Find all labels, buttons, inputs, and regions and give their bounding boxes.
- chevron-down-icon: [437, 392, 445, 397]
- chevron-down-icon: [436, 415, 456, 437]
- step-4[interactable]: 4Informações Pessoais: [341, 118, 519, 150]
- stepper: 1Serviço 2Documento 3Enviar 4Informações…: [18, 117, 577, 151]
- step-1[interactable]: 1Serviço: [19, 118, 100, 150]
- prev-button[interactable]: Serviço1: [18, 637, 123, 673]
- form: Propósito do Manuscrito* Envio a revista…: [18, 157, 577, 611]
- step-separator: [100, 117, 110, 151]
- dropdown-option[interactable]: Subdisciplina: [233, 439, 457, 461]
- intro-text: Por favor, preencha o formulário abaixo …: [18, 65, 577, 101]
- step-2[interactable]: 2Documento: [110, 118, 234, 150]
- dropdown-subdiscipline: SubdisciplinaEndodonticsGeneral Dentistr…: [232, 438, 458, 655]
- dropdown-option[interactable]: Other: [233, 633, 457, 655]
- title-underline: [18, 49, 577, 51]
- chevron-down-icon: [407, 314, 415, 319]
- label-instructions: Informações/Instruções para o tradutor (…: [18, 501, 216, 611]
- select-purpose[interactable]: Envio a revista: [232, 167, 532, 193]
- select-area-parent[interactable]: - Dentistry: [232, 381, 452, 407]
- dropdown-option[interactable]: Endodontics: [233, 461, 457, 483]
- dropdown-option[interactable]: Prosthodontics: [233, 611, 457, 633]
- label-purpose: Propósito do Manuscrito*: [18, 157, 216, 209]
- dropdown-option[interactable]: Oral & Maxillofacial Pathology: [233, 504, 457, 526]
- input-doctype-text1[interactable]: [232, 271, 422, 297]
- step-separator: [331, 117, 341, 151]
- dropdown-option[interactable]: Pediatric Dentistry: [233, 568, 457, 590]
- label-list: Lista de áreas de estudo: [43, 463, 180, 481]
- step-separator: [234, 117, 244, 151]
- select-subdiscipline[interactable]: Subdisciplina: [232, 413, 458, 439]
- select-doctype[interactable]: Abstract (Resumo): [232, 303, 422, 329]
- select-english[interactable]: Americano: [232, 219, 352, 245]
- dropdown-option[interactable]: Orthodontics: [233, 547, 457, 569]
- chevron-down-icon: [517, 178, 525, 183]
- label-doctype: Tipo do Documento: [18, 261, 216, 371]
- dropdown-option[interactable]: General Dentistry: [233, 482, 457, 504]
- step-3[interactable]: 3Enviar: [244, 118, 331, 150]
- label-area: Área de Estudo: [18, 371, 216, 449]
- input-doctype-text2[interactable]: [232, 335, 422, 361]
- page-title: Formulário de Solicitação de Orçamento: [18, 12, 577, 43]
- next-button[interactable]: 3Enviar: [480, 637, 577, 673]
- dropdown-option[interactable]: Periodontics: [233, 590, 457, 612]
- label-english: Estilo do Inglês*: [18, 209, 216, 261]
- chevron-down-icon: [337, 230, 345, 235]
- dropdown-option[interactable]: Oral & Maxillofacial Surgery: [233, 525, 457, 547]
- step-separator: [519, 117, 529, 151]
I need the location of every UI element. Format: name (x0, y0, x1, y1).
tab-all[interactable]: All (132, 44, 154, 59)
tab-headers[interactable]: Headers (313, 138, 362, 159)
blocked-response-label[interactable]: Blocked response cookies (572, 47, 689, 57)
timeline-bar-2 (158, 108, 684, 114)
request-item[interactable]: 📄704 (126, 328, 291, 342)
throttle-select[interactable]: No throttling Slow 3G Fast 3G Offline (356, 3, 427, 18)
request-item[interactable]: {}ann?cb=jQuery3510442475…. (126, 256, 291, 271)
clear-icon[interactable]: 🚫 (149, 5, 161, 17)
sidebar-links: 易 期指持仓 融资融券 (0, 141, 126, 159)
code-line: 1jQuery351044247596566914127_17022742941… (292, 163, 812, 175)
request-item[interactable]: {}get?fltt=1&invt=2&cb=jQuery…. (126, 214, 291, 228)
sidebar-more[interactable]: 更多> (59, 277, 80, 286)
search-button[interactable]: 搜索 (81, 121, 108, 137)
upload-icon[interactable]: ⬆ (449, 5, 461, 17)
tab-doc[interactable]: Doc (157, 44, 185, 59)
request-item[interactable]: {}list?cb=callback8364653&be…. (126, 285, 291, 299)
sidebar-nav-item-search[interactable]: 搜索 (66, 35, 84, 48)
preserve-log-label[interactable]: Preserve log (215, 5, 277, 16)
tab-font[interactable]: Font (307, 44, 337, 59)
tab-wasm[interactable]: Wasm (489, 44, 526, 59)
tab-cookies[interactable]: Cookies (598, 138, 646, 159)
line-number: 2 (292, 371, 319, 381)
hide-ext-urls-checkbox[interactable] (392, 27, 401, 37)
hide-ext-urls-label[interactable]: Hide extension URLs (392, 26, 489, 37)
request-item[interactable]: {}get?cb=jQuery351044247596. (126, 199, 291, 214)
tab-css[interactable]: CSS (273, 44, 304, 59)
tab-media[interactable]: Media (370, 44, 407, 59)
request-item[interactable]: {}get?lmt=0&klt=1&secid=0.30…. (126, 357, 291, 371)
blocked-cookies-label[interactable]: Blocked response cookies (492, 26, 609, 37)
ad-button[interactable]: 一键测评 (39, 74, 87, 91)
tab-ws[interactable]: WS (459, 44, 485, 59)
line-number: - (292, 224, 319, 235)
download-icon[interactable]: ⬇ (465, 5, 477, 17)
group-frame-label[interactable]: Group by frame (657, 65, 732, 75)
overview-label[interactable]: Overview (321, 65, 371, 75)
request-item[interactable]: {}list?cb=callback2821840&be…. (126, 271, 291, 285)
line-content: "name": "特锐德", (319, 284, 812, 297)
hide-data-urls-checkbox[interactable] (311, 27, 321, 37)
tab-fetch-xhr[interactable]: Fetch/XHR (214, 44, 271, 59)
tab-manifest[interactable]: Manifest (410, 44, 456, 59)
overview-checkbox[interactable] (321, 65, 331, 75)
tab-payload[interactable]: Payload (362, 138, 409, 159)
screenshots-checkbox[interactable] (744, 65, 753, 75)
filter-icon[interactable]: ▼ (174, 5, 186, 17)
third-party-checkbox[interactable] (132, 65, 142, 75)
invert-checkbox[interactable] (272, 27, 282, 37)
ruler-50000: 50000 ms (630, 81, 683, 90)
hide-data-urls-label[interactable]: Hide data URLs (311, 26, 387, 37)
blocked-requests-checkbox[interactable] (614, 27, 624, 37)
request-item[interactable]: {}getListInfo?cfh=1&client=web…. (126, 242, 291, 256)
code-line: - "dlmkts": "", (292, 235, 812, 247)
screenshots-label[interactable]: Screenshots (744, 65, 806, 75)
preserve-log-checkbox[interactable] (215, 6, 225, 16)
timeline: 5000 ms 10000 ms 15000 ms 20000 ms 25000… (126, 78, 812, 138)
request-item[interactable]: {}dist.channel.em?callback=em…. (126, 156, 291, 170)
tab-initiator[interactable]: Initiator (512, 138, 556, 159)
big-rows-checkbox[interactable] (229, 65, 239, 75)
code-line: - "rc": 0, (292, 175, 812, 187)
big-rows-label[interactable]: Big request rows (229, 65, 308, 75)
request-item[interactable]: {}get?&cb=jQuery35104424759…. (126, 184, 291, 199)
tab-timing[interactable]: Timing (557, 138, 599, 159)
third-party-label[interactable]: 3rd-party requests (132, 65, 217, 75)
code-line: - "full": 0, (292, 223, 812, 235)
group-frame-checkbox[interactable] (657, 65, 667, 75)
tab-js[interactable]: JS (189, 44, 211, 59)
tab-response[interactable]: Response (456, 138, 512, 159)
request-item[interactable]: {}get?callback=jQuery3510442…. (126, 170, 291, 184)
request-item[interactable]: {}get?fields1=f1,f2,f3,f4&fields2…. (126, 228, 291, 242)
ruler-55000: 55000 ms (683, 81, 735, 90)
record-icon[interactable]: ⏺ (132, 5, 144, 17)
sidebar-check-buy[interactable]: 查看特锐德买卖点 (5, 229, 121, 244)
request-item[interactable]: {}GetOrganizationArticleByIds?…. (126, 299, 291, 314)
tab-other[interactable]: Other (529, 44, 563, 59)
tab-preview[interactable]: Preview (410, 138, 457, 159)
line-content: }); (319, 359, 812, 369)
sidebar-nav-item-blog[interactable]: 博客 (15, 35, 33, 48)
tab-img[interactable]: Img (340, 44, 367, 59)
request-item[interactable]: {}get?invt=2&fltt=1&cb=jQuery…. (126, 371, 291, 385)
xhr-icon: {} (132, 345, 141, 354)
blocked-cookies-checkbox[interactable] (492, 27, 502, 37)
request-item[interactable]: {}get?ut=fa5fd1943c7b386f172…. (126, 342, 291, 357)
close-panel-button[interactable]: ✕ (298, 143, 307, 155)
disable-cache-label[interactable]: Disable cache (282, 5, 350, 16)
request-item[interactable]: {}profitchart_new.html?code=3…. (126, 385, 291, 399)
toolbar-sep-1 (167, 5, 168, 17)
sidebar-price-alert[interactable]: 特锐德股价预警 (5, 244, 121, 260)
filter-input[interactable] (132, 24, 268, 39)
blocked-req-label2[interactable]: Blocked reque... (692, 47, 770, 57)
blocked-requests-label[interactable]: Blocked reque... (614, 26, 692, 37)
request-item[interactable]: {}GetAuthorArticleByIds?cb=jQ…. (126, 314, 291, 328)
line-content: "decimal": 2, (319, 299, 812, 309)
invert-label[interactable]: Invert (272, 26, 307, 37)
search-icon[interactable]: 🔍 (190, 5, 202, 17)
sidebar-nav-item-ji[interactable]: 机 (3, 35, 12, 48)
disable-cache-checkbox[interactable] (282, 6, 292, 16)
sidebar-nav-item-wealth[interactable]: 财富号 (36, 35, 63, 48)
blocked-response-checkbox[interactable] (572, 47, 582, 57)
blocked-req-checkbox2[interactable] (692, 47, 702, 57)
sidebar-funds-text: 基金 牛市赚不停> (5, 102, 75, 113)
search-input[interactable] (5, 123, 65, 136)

_ _ _

Problem requirements
Gather each line of the listing containing the word "subdiscipline" and show it.

Response to the task
- dropdown-subdiscipline: SubdisciplinaEndodonticsGeneral Dentistr…: [232, 438, 458, 655]
- select-subdiscipline[interactable]: Subdisciplina: [232, 413, 458, 439]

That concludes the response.